El seco pasto baila al compas de la música del viento, el sol los colorea de naranjas y extraños malvas, la tarde cae, refresca el mar con su vaivén y en silencio la aves se disputan un lugar en las secas ramas de los cujíes, mientras las más suertudas se acurrucan en sus paupérrimos nidos entre los cactus y las dormidas rocas, otras se refugian en las ruinas de la Nueva Cádiz que otrora tiempo fue la primogénita de Venezuela y América del Sur, y que los incrédulos y equivocados peninsulares ibéricos creyeron que eran las Indias Occidentales.
Entre las piedras que fueron colocadas para una atalaya que elevara una sonora campana a la gloria de los reyes católicos y a la empresa colonizadora precedida por ambicioso hombres que no tenían nada que perder, un viejo pelícano ve pasar sus últimas horas como el marinero ciego por la sal, y mira aciago y triste como los más jóvenes felices y con sus buches llenos siguen dibujándose en el cielo.

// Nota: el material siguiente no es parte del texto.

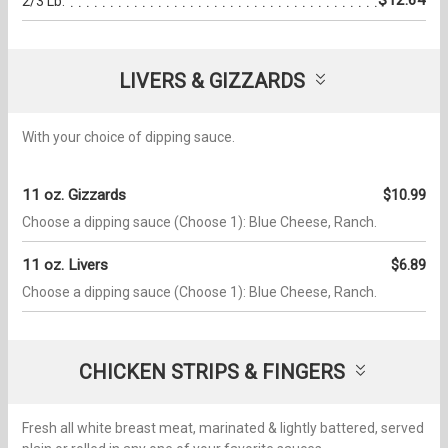
2/3 Lb.
LIVERS & GIZZARDS
With your choice of dipping sauce.
11 oz. Gizzards
$10.99
Choose a dipping sauce (Choose 1): Blue Cheese, Ranch.
11 oz. Livers
$6.89
Choose a dipping sauce (Choose 1): Blue Cheese, Ranch.
CHICKEN STRIPS & FINGERS
Fresh all white breast meat, marinated & lightly battered, served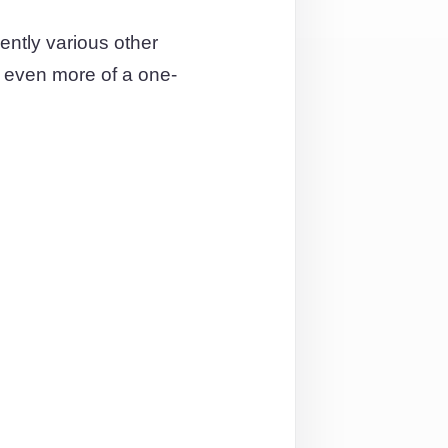
ntly various other
t even more of a one-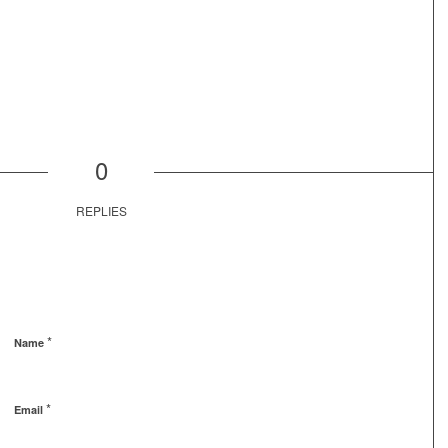
0
REPLIES
*
Name
*
Email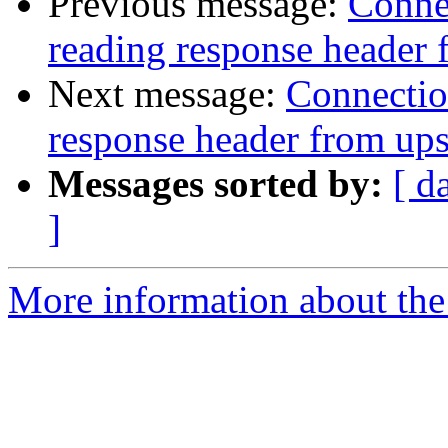
Previous message:
Connec
reading response header
Next message:
Connection
response header from up
Messages sorted by:
[ d
]
More information about the 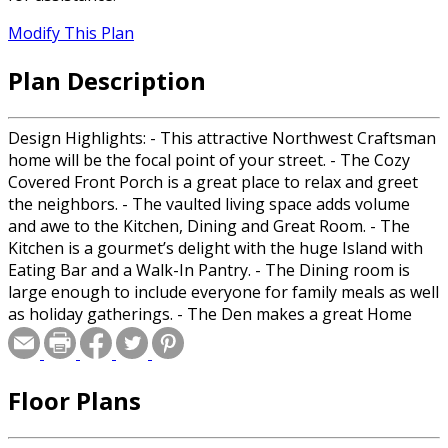
Modify This Plan
Plan Description
Design Highlights: - This attractive Northwest Craftsman
home will be the focal point of your street. - The Cozy
Covered Front Porch is a great place to relax and greet
the neighbors. - The vaulted living space adds volume
and awe to the Kitchen, Dining and Great Room. - The
Kitchen is a gourmet’s delight with the huge Island with
Eating Bar and a Walk-In Pantry. - The Dining room is
large enough to include everyone for family meals as well
as holiday gatherings. - The Den makes a great Home
Office, Bedroom or Guest Suite. - The Master includes a
full Bathroom with double sinks, corner soaking tub,
Walk-In shower, private toilet and a large Walk-In Closet
Floor Plans
with access to the Laundry Room. - The Spacious Laundry
Room features tons of Storage and Countertops,
including a sink. - The Huge Covered Deck is a great place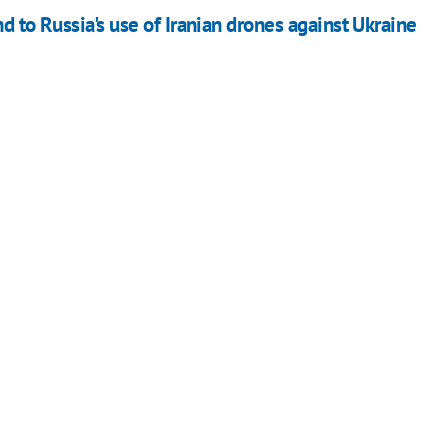
d to Russia's use of Iranian drones against Ukraine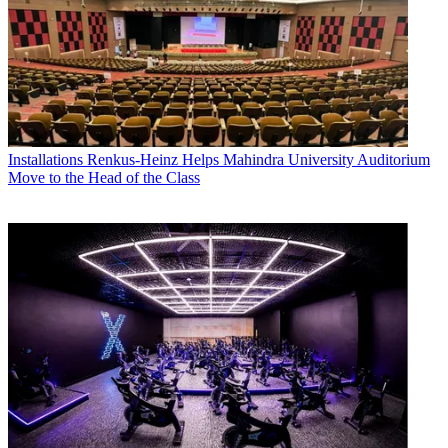
Installations
Renkus-Heinz Helps Mahindra University Auditorium
Move to the Head of the Class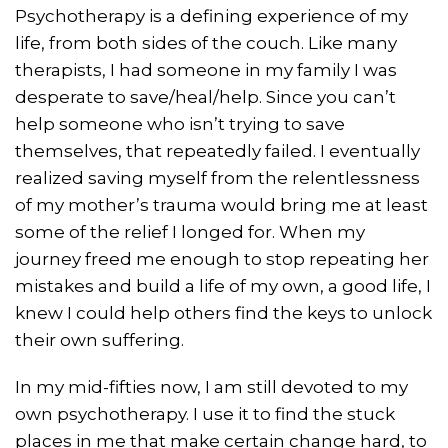
Psychotherapy is a defining experience of my
life, from both sides of the couch. Like many
therapists, I had someone in my family I was
desperate to save/heal/help. Since you can’t
help someone who isn’t trying to save
themselves, that repeatedly failed. I eventually
realized saving myself from the relentlessness
of my mother’s trauma would bring me at least
some of the relief I longed for. When my
journey freed me enough to stop repeating her
mistakes and build a life of my own, a good life, I
knew I could help others find the keys to unlock
their own suffering.
In my mid-fifties now, I am still devoted to my
own psychotherapy. I use it to find the stuck
places in me that make certain change hard, to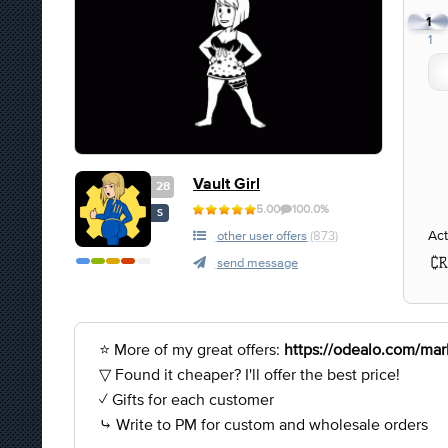
1
1
Vault Girl
28
5.00
100.0%
S
Act
other user offers
(873)
send message
⭐ More of my great offers:
https://odealo.com/mark
▽ Found it cheaper? I'll offer the best price!
✓ Gifts for each customer
⤷ Write to PM for custom and wholesale orders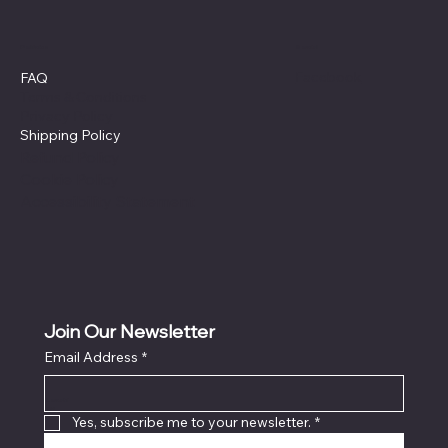
Policies
Social
Facebook
FAQ
Terms & Conditions
Privacy Policy
Shipping Policy
Refund Policy
Cookie Policy
Accessibility Statement
Join Our Newsletter
Email Address
*
Locati
on
Yes, subscribe me to your newsletter.
*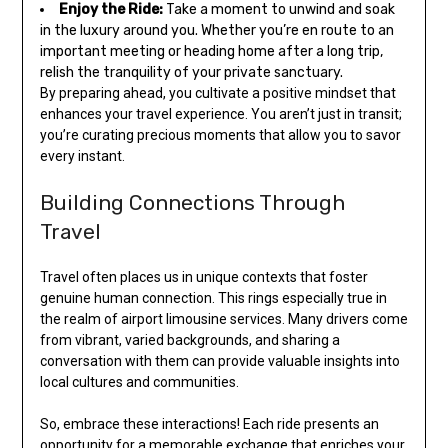
Enjoy the Ride:
Take a moment to unwind and soak
in the luxury around you. Whether you’re en route to an
important meeting or heading home after a long trip,
relish the tranquility of your private sanctuary.
By preparing ahead, you cultivate a positive mindset that
enhances your travel experience. You aren’t just in transit;
you’re curating precious moments that allow you to savor
every instant.
Building Connections Through
Travel
Travel often places us in unique contexts that foster
genuine human connection. This rings especially true in
the realm of airport limousine services. Many drivers come
from vibrant, varied backgrounds, and sharing a
conversation with them can provide valuable insights into
local cultures and communities.
So, embrace these interactions! Each ride presents an
opportunity for a memorable exchange that enriches your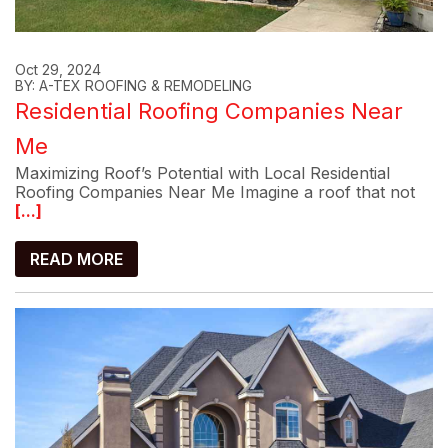
Oct 29, 2024
BY: A-TEX ROOFING & REMODELING
Residential Roofing Companies Near
Me
Maximizing Roof’s Potential with Local Residential
Roofing Companies Near Me Imagine a roof that not
[...]
READ MORE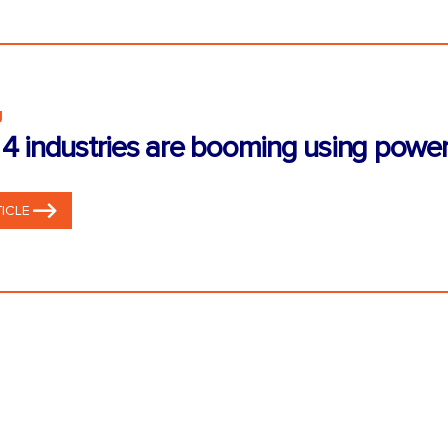
g
4 industries are booming using power
ICLE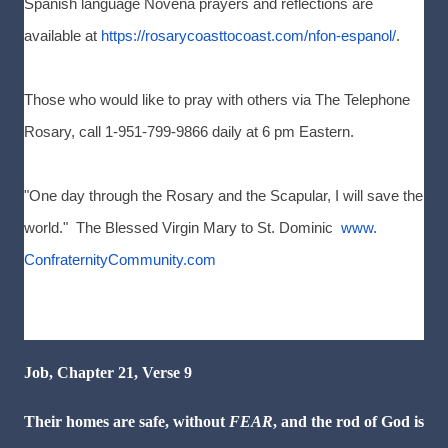
Spanish language Novena prayers and reflections are
available at
https://rosarycoasttocoast.
com/nfon-espanol/
.
Those who would like to pray with others via The Telephone
Rosary, call 1-951-799-9866 daily at 6 pm Eastern.
"One day through the Rosary and the Scapular, I will save the
world." The Blessed Virgin Mary to St. Dominic
www.
ConfraternityCommunity.com
Job, Chapter 21, Verse 9
Their homes are safe, without
FEAR
, and the rod of God is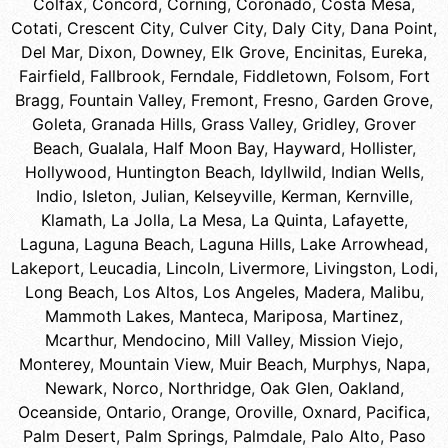
Colfax
,
Concord
,
Corning
,
Coronado
,
Costa Mesa
,
Cotati
,
Crescent City
,
Culver City
,
Daly City
,
Dana Point
,
Del Mar
,
Dixon
,
Downey
,
Elk Grove
,
Encinitas
,
Eureka
,
Fairfield
,
Fallbrook
,
Ferndale
,
Fiddletown
,
Folsom
,
Fort
Bragg
,
Fountain Valley
,
Fremont
,
Fresno
,
Garden Grove
,
Goleta
,
Granada Hills
,
Grass Valley
,
Gridley
,
Grover
Beach
,
Gualala
,
Half Moon Bay
,
Hayward
,
Hollister
,
Hollywood
,
Huntington Beach
,
Idyllwild
,
Indian Wells
,
Indio
,
Isleton
,
Julian
,
Kelseyville
,
Kerman
,
Kernville
,
Klamath
,
La Jolla
,
La Mesa
,
La Quinta
,
Lafayette
,
Laguna
,
Laguna Beach
,
Laguna Hills
,
Lake Arrowhead
,
Lakeport
,
Leucadia
,
Lincoln
,
Livermore
,
Livingston
,
Lodi
,
Long Beach
,
Los Altos
,
Los Angeles
,
Madera
,
Malibu
,
Mammoth Lakes
,
Manteca
,
Mariposa
,
Martinez
,
Mcarthur
,
Mendocino
,
Mill Valley
,
Mission Viejo
,
Monterey
,
Mountain View
,
Muir Beach
,
Murphys
,
Napa
,
Newark
,
Norco
,
Northridge
,
Oak Glen
,
Oakland
,
Oceanside
,
Ontario
,
Orange
,
Oroville
,
Oxnard
,
Pacifica
,
Palm Desert
,
Palm Springs
,
Palmdale
,
Palo Alto
,
Paso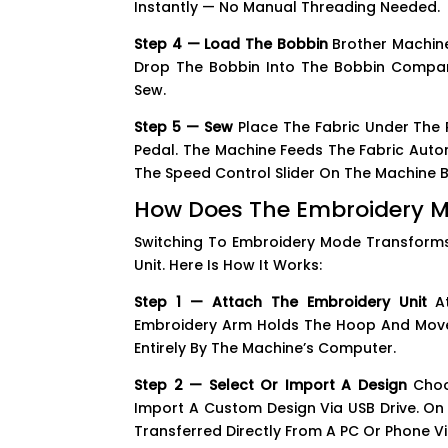
Instantly — No Manual Threading Needed.
Step 4 — Load The Bobbin
Brother Machine
Drop The Bobbin Into The Bobbin Compar
Sew.
Step 5 — Sew
Place The Fabric Under The P
Pedal. The Machine Feeds The Fabric Autom
The Speed Control Slider On The Machine 
How Does The Embroidery 
Switching To Embroidery Mode Transforms
Unit. Here Is How It Works:
Step 1 — Attach The Embroidery Unit
At
Embroidery Arm Holds The Hoop And Moves I
Entirely By The Machine’s Computer.
Step 2 — Select Or Import A Design
Choos
Import A Custom Design Via USB Drive. On
Transferred Directly From A PC Or Phone V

Recuerda los tiempos en que acompañado únicamente con sus ganas de vuelo remontaba el firmamento azul, profundo, y el mar quieto o tormentoso, azurro a veces, celeste y cristalino en otros. En sus acuosos ojos se refleja la caída del astro y así el sol se dejar dormir viéndose él en la melancólica ave que desde tan lejos lo observa y que sabe que al despertar ya no le vera, ni entre las rocas, ni entre las ruinas, ni cuando sus rayos peinen la blanca arena de la nueva mañana.
Y pensar que él ya estaba allí, antes que los invasores europeos, antes que los gigantes Guaqueríes, y mucho antes que la misma tierra emergiera de los mares y formaran este paraíso agreste pero abundante de peces. El sobrevivió a la furia del mar, a las rabietas de los nubarrones, a los terremotos y los corsarios que no dejaron huellas humanas sino estas únicas ruinas que ahora pareciera ser su último descanso.
Poco a poco grises nubes bajan y se confunden con la bruma, la mar empieza una lucha con la otra mar que parece caer desde arriba, se confunden, parecen amantes que se aman y se odian y se vuelven amar, sólo era un preludio de bienvenida a la selenita de la noche que cubre con su manto el viejo pelícano, dulcemente el ave se deja caer del campanario y el agua de la lluvia lo guía a la orilla donde poco a poco se hunde en el azul marino, aplomado por la nocturnidad y sus monstruos.
¡Qué suerte tuvo el viejo pelícano que murió en la noche y que en el silencio puro pudo llegar al mar! La mañana se vistió de brillantes amarillos y terracota, blanca y pulcra arena que desde el cielo los jóvenes pelícanos, las ruidosas gaviotas y hasta un extraviado albatros lo ven como si fuera de cristal. Se elevan y se zambullen en juego que no parece terminar. No conocen su destino, ni les parece preocupar, están allí, y vuelan y se dejan por el viento llevar… solo a la hora de sus muertes quieren dormirse arropados por las olas de la eterna mar.
El viejo pelicano aún vive en el azul del cielo y en el azul profundo del mar.